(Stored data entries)

***

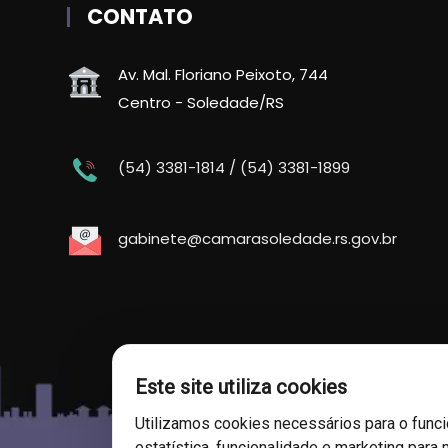
CONTATO
Av. Mal. Floriano Peixoto, 744
Centro - Soledade/RS
(54) 3381-1814 / (54) 3381-1899
gabinete@camarasoledade.rs.gov.br
Este site utiliza cookies
Utilizamos cookies necessários para o func
estatística, funcionalidade e marketing para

***

§ **What the task asks**
Repeat the records above exactly, leaving out any pictures they contain.

§ **Solution for this task**
CONTATO
Av. Mal. Floriano Peixoto, 744
Centro - Soledade/RS
(54) 3381-1814 / (54) 3381-1899
gabinete@camarasoledade.rs.gov.br
Este site utiliza cookies
Utilizamos cookies necessários para o func
estatística, funcionalidade e marketing para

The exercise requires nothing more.